- Work request -
Would you repeat all the lines below, exactly as they stand?

- Provided data -
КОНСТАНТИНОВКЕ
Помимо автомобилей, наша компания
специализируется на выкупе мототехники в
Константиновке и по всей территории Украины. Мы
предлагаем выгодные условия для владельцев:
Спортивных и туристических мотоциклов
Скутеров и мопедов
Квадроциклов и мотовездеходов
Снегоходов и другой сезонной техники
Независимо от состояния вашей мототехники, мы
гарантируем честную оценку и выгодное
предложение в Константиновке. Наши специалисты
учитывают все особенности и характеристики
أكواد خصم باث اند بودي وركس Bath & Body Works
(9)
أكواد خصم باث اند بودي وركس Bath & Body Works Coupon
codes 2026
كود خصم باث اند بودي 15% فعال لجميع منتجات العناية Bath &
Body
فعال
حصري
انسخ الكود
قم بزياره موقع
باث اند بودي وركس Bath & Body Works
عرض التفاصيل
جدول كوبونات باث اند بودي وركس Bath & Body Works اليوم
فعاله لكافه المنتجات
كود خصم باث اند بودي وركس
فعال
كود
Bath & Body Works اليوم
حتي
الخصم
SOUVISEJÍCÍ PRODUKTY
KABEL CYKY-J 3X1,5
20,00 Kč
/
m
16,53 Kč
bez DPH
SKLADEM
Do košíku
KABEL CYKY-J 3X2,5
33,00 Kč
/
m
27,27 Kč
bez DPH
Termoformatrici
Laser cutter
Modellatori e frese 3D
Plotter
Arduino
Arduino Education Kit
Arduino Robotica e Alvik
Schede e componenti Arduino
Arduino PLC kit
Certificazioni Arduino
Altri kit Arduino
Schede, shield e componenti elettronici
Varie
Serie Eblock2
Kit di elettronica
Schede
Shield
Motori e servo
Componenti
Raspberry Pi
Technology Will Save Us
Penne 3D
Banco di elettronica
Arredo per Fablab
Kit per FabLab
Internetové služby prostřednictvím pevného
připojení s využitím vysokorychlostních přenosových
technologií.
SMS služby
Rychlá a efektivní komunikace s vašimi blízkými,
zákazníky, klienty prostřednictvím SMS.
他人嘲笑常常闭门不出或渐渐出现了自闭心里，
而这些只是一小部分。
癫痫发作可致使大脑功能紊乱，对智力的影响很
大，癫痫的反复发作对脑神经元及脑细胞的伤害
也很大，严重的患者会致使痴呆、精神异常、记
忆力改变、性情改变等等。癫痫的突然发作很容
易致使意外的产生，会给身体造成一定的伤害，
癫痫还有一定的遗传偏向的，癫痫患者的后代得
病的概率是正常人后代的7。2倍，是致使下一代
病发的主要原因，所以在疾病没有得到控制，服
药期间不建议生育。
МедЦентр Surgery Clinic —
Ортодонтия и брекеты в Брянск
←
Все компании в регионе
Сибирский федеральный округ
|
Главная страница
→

- Output for this exercise -
КОНСТАНТИНОВКЕ
Помимо автомобилей, наша компания
специализируется на выкупе мототехники в
Константиновке и по всей территории Украины. Мы
предлагаем выгодные условия для владельцев:
Спортивных и туристических мотоциклов
Скутеров и мопедов
Квадроциклов и мотовездеходов
Снегоходов и другой сезонной техники
Независимо от состояния вашей мототехники, мы
гарантируем честную оценку и выгодное
предложение в Константиновке. Наши специалисты
учитывают все особенности и характеристики
أكواد خصم باث اند بودي وركس Bath & Body Works
(9)
أكواد خصم باث اند بودي وركس Bath & Body Works Coupon
codes 2026
كود خصم باث اند بودي 15% فعال لجميع منتجات العناية Bath &
Body
فعال
حصري
انسخ الكود
قم بزياره موقع
باث اند بودي وركس Bath & Body Works
عرض التفاصيل
جدول كوبونات باث اند بودي وركس Bath & Body Works اليوم
فعاله لكافه المنتجات
كود خصم باث اند بودي وركس
فعال
كود
Bath & Body Works اليوم
حتي
الخصم
SOUVISEJÍCÍ PRODUKTY
KABEL CYKY-J 3X1,5
20,00 Kč
/
m
16,53 Kč
bez DPH
SKLADEM
Do košíku
KABEL CYKY-J 3X2,5
33,00 Kč
/
m
27,27 Kč
bez DPH
Termoformatrici
Laser cutter
Modellatori e frese 3D
Plotter
Arduino
Arduino Education Kit
Arduino Robotica e Alvik
Schede e componenti Arduino
Arduino PLC kit
Certificazioni Arduino
Altri kit Arduino
Schede, shield e componenti elettronici
Varie
Serie Eblock2
Kit di elettronica
Schede
Shield
Motori e servo
Componenti
Raspberry Pi
Technology Will Save Us
Penne 3D
Banco di elettronica
Arredo per Fablab
Kit per FabLab
Internetové služby prostřednictvím pevného
připojení s využitím vysokorychlostních přenosových
technologií.
SMS služby
Rychlá a efektivní komunikace s vašimi blízkými,
zákazníky, klienty prostřednictvím SMS.
他人嘲笑常常闭门不出或渐渐出现了自闭心里，
而这些只是一小部分。
癫痫发作可致使大脑功能紊乱，对智力的影响很
大，癫痫的反复发作对脑神经元及脑细胞的伤害
也很大，严重的患者会致使痴呆、精神异常、记
忆力改变、性情改变等等。癫痫的突然发作很容
易致使意外的产生，会给身体造成一定的伤害，
癫痫还有一定的遗传偏向的，癫痫患者的后代得
病的概率是正常人后代的7。2倍，是致使下一代
病发的主要原因，所以在疾病没有得到控制，服
药期间不建议生育。
МедЦентр Surgery Clinic —
Ортодонтия и брекеты в Брянск
←
Все компании в регионе
Сибирский федеральный округ
|
Главная страница
→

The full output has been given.